All that is needed is the line in the material below containing "Task: Click on", plus every line after it, printed exactly.

::: Provided records

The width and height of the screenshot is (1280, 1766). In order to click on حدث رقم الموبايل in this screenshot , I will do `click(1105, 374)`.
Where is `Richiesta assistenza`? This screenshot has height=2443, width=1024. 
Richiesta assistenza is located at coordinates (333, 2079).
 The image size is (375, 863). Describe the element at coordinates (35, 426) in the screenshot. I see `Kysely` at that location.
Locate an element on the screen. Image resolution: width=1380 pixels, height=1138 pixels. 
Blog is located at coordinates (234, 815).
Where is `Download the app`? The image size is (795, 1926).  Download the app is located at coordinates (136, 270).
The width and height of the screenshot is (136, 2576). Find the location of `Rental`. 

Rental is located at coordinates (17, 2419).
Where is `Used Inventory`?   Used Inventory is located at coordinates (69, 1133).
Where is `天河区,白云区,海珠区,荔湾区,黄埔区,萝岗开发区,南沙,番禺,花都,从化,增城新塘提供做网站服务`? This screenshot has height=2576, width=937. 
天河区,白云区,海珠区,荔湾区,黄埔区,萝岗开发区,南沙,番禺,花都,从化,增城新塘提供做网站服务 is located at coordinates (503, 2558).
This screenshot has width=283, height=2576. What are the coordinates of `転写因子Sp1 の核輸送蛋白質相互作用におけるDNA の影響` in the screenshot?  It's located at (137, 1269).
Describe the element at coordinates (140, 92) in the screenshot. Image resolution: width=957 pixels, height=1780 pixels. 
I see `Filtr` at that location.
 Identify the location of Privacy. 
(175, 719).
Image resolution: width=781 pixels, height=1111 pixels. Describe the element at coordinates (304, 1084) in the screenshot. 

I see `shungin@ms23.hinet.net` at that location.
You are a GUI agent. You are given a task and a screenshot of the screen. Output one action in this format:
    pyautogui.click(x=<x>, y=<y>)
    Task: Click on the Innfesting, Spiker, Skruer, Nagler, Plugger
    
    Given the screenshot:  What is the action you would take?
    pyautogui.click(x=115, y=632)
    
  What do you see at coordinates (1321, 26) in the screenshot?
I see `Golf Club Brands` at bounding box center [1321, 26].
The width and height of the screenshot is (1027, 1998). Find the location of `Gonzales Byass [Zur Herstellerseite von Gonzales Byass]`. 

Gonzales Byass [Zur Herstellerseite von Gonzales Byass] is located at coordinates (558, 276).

::::::

**Solved exercise:**
    Task: Click on the Innfesting, Spiker, Skruer, Nagler, Plugger
    
    Given the screenshot:  What is the action you would take?
    pyautogui.click(x=115, y=632)
    
  What do you see at coordinates (1321, 26) in the screenshot?
I see `Golf Club Brands` at bounding box center [1321, 26].
The width and height of the screenshot is (1027, 1998). Find the location of `Gonzales Byass [Zur Herstellerseite von Gonzales Byass]`. 

Gonzales Byass [Zur Herstellerseite von Gonzales Byass] is located at coordinates (558, 276).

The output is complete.